Will You Release Your Medical Records?

Posted by Warm Southern Breeze on Sunday, February 9, 2020

Just in the case you may not know it, there’s a law in our United States called HIPAA, which is the acronym for the Health Insurance Portability and Accountability Act.

Signed into law in 1996 by then-POTUS Bill Clinton, the long title is “An Act To amend the Internal Revenue Code of 1996 to improve portability and continuity of health insurance coverage in the group and individual markets, to combat waste, fraud, and abuse in health insurance and health care delivery, to promote the use of medical savings accounts, to improve access to long-term care services and coverage, to simplify the administration of health insurance, and for other purposes.”
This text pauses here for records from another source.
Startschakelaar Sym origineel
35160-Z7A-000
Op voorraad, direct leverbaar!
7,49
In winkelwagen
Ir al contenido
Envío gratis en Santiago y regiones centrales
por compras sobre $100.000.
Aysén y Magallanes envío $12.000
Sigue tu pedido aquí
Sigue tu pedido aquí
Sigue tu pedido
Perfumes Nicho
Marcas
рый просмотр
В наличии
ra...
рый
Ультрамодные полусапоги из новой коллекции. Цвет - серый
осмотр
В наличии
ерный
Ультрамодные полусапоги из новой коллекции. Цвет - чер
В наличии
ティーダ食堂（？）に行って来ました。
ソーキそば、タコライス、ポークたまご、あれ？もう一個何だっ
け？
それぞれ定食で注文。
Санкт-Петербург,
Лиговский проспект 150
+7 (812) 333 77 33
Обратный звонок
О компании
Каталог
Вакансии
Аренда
The biggest takeaway from the bill for most people is the privacy it mandates for patient’s medical records, care, and treatment. With fines/penalties for violation starting at $250,000 per violation, an entire industry has grown up around HIPAA.
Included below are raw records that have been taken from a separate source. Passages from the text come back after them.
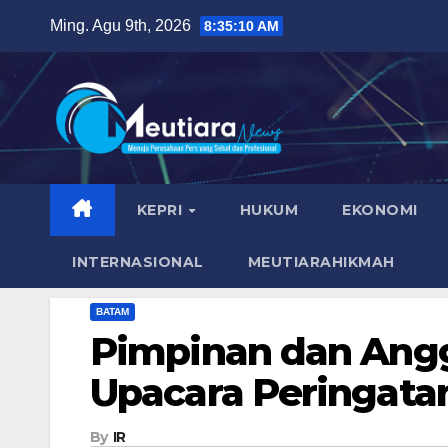
Skip
Ming. Agu 9th, 2026
8:35:11 AM
to
content
KEPRI
HUKUM
EKONOMI
INTERNASIONAL
MEUTIARAHIKMAH
BATAM
Pimpinan dan Ang
Upacara Peringata
By
IR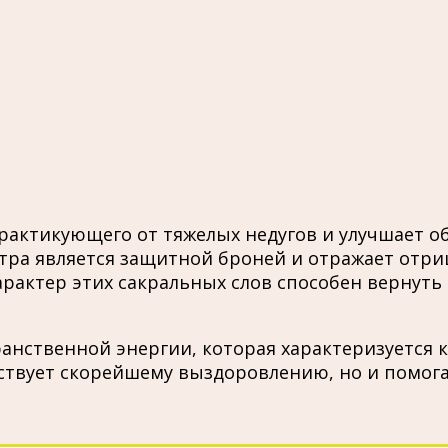
рактикующего от тяжелых недугов и улучшает о
тра является защитной броней и отражает отриц
арактер этих сакральных слов способен вернуть
анственной энергии, которая характеризуется 
ствует скорейшему выздоровлению, но и помога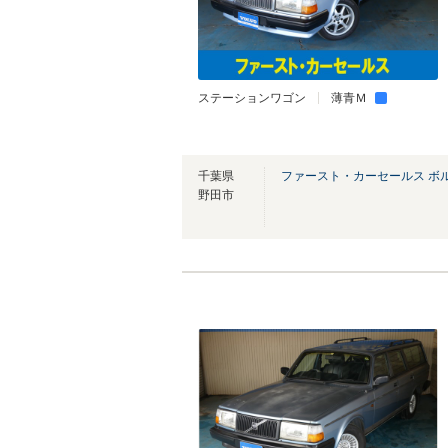
ステーションワゴン
薄青Ｍ
千葉県
ファースト・カーセールス ボ
野田市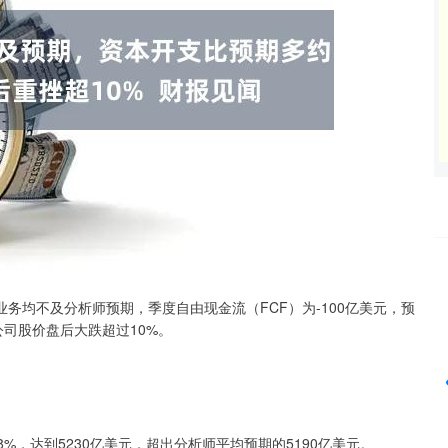
沪深300
4694.44
42%
43.13
0.93%
务均不及分析师预期，季度自由现金流（FCF）为-100亿美元，预
公司股价盘后大跌超过10%。
%，达到5230亿美元，超出分析师平均预期的5190亿美元。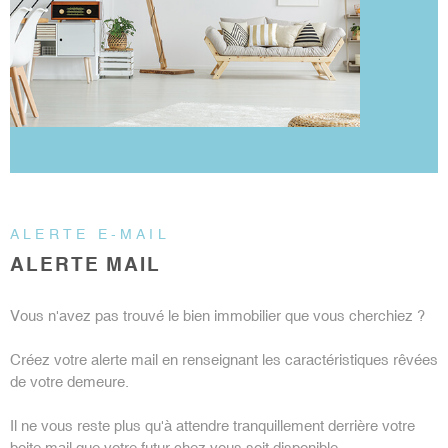
NOTRE A
NOS ACT
CONTACT
ALERTE E-MAIL
ALERTE MAIL
Vous n'avez pas trouvé le bien immobilier que vous cherchiez ?
Créez votre alerte mail en renseignant les caractéristiques rêvées
de votre demeure.
Il ne vous reste plus qu'à attendre tranquillement derrière votre
boite mail que votre futur chez vous soit disponible.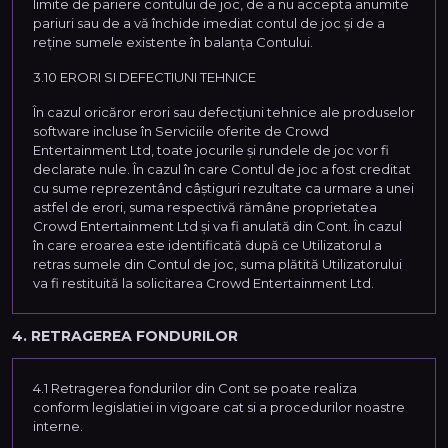
limite de pariere contului de joc, de a nu accepta anumite
pariuri sau de a vă închide imediat contul de joc și de a
reține sumele existente în balanța Contului.
3.10 ERORI SI DEFECTIUNI TEHNICE
În cazul oricăror erori sau defecțiuni tehnice ale produselor
software incluse în Serviciile oferite de Crowd
Entertainment Ltd, toate jocurile și rundele de joc vor fi
declarate nule. În cazul în care Contul de joc a fost creditat
cu sume reprezentând câștiguri rezultate ca urmare a unei
astfel de erori, suma respectivă rămâne proprietatea
Crowd Entertainment Ltd și va fi anulată din Cont. În cazul
în care eroarea este identificată după ce Utilizatorul a
retras sumele din Contul de joc, suma plătită Utilizatorului
va fi restituită la solicitarea Crowd Entertainment Ltd.
4. RETRAGEREA FONDURILOR
4.1 Retragerea fondurilor din Cont se poate realiza
conform legislatiei in vigoare cat si a procedurilor noastre
interne.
The Department of Health and Human Services summarizes, in part, the law’s privacy provisions:

“The Health Insurance Portability and Accountability Act of 1996 (HIPAA) required the Secretary of the U.S. Department of Health and Human Services (HHS) to develop regulations protecting the privacy and security of certain health information.1 To fulfill this requirement, HHS published what are commonly known as the HIPAA Privacy Rule and the HIPAA Security Rule. The Privacy Rule, or Standards for Privacy of Individually Identifiable Health Information, establishes national standards for the protection of certain health information. The Security Standards for the Protection of Electronic Protected Health Information (the Security Rule) establish a national set of security standards for protecting certain health information that is held or transferred in electronic form. The Security Rule operationalizes the protections contained in the Privacy Rule by addressing the technical and non-technical safeguards that organizations called “covered entities” must put in place to secure individuals’ “electronic protected health information” (e-PHI). Within HHS, the Office for Civil Rights (OCR) has responsibility for enforcing the Privacy and Security Rules with voluntary compliance activities and civil money penalties.”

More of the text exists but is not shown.